No.  I was just 16.  I played with some local friends.  There were about 12 guitarists in South Gate where I lived and I was the best one.  I had different combinations of playing with different people.  There were these guys that were older than me that could play all this Hendrix stuff, which I never bothered to learn.
 

PSF: What kind of stuff were you playing then?

Ever heard a PiL record?  That kind of stuff.  Even back then.  I was playing with the Allman Brothers (records) and I was playing with Yes records.  You do that to get good.  Then you play with one another to jam and be good.  What happened to me was once I got good enough to know the rules, I didn't want to be like any other guitarist.  I didn't go out of my way to be different.  I just had an ear for what was wrong.  So if I did something that was wrong, i.e. made a mistake or did something that wasn't in key, I was open-minded enough to listen to it again.  I call it the James 'Blood' Ulmer Effect.  Aside from Steve Howe, he is God.  He is everything that I'll end up being as a guitarist.  I'm not there yet.
 

PSF: What is it about Ulmer's work that appeals to you?

One thing is that he went and saw PiL and said "You're one of the only bands that goes beyond the music."  When Roger Trilling was managing him, about fifteen years ago, he was going beyond the music (too).  He doesn't need a band.  He is the guitar.  The guitar doesn't begin and he doesn't end.  He just IS the guitar so he can express anything through it.  He's my kind of guy. (laughs)
 

PSF: He is really amazing.  Going back, when you first met up with Mick, what made you think there was a real bond there?

We just really liked each other.  Everyone was a couple of years old than me- when you're 16,  that's a big gap when someone's a few years older.  What was going on in West London, which I didn't know about then, was this whole scene with Tony James, Mick Jones and the 101'ers were around.
 

PSF: So Mick and Tony were doing London SS then?

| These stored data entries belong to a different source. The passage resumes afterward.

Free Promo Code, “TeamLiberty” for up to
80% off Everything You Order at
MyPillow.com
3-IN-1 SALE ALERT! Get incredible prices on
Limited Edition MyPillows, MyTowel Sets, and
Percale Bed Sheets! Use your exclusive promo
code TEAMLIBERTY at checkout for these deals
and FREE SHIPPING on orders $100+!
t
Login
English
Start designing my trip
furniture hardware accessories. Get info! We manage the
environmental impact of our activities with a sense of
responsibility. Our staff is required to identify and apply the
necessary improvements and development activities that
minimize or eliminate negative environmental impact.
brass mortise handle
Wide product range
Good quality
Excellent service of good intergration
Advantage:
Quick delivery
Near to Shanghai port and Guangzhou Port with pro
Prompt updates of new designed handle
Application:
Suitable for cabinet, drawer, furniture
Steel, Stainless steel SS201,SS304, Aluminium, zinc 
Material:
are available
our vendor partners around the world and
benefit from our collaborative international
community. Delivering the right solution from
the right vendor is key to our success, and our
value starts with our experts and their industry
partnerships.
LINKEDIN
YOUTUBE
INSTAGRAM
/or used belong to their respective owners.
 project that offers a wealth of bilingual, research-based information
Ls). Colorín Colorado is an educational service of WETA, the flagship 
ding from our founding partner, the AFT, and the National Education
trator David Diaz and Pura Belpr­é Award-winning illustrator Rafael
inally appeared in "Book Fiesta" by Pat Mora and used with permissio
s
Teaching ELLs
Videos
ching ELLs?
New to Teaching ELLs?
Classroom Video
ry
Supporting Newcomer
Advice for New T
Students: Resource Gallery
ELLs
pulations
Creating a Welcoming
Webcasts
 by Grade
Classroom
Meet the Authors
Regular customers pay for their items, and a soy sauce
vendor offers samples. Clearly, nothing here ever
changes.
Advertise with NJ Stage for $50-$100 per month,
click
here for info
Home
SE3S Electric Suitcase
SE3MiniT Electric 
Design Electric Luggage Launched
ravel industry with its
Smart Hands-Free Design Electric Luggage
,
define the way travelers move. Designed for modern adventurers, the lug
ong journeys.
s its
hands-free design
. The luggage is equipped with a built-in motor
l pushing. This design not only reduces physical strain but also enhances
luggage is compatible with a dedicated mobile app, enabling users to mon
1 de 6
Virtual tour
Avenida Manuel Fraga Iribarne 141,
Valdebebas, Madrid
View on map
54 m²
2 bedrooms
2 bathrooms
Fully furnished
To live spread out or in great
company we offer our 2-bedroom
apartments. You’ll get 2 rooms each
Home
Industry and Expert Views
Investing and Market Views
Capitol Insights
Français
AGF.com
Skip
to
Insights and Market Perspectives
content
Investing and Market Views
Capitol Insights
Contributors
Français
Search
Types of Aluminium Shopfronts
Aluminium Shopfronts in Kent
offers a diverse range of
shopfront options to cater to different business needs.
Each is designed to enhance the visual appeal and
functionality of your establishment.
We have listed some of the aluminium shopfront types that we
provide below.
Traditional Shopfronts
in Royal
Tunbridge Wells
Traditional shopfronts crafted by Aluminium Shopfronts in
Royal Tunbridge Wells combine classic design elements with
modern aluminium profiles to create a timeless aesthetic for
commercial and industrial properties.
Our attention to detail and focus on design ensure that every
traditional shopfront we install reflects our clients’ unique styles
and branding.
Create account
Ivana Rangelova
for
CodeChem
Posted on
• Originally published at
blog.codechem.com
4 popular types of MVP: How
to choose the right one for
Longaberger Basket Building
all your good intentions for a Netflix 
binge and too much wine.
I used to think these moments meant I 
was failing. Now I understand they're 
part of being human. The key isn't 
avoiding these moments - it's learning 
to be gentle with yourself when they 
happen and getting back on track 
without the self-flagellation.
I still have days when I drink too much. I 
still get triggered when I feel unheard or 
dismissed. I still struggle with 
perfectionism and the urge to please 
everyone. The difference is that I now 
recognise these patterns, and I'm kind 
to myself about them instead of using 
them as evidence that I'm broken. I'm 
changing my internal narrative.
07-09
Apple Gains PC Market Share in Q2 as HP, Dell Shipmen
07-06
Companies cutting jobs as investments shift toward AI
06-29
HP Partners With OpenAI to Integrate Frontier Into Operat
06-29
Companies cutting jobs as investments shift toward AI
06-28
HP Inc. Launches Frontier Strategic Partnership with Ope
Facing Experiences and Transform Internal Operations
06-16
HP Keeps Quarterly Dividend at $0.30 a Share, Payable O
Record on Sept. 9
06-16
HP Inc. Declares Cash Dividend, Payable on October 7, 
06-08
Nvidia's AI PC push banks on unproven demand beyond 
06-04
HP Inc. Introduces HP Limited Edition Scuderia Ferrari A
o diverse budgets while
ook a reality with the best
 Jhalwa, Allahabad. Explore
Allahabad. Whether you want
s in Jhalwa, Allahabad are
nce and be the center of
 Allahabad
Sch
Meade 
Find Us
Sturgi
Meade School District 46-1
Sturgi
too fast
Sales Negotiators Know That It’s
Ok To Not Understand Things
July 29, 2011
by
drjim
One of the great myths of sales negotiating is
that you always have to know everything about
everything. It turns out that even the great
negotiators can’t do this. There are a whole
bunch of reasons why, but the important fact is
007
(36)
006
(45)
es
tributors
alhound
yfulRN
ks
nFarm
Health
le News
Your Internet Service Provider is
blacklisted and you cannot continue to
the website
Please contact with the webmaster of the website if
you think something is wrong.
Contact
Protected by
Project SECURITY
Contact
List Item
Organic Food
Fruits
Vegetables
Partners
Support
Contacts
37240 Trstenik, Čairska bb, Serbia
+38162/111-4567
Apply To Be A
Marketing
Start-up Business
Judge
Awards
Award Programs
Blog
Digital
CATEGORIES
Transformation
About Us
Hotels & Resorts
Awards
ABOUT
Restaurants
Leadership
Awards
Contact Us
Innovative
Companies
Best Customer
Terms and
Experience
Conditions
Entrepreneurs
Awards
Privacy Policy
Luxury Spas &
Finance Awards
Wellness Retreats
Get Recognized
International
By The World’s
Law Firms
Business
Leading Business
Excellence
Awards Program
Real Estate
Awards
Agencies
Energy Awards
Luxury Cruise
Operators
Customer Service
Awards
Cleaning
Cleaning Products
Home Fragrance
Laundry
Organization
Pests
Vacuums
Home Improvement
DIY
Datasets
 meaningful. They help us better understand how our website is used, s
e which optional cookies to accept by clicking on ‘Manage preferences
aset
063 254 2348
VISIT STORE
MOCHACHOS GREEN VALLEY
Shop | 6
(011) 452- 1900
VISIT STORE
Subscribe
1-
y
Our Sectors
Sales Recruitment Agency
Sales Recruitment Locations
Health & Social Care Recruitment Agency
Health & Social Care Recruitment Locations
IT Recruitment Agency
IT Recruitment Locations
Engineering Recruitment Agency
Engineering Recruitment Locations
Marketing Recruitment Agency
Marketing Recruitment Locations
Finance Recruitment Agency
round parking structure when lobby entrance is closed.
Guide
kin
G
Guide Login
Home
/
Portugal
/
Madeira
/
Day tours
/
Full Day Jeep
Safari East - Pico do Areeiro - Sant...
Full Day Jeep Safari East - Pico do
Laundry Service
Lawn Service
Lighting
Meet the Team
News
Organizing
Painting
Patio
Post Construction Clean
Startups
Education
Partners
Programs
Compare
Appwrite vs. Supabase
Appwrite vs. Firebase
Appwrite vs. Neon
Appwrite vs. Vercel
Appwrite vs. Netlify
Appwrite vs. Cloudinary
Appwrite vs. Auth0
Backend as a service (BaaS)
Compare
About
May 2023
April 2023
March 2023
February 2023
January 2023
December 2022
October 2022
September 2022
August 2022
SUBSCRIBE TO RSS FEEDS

Yeah, they were.  It wasn't really working.  I went around to Barry Jones' place where they had a studio the size of a cupboard where they jammed.  Mick thought I was a bass player so that's what I played- they already had him and someone else playing guitar.  What we did was good.  We went down to Barry's room and I picked up an acoustic (guitar) and started playing and Mick went "Fucking hell- I never heard a bass player play guitar like that!"  I said "No, I'm a guitarist."  He said "Come back down to the room."  So we went there and started playing.  He told me to try one of his tunes and I learned it instantly, playing it better than him and he was really digging it.  He said "Do you write?"  I told him "No, I don't but I guess that's the next thing."  I had gotten like that on guitar and I made things up but I still didn't write in a straightforward form ("I just wrote a song!").

I'm really making a big effort to do that now actually.  It turns out that's a very handy thing to do.  I only find out what a tune is like after I record it and then I learn it.  But that's me.

So anyway, what happened was that he really dug me and we became really fast friends.  He thought I was fucking great on guitar.  The next week, he invited me down to Portobello Road and he introduced me to this guy called Paul (Simonon).  He told me "This guy comes across as a bit thick but he's a really great artist.  I think he could be the bass player but he can't play."  I was cool with that.  At the same time, we were looking for something.  We didn't know what it was.  We were just looking to be different.

The word "punk" didn't really exist then but we had a bit of a manifesto.  We were trying to tear things down.  The Who's Farewell Tour Part III, Led Zeppelin, the likes of Yes, the likes of these bands that were so fucking incredibly musically talented.  But the only reason we were doing that was that it was based on... I know the Sex Pistols get a lot of credit for this "no future" thing but that's the way Jaime (Reid) put it, that's the way it was packaged.  But we all knew we were fucked.  There were no jobs.  We just knew that a lot of things were fucked.  Or you could just go out there and be this STRAIGHT stiff.  When you're going to be in a band, you're either prepared to read music and be in an orchestra or you're in a BAND.  If you're in the Stone Temple Fucking Pilots, you're not expecting to get a 9 to 5, are you?  So it was the same thing for us.  Any band I was going to be in was going to be bad.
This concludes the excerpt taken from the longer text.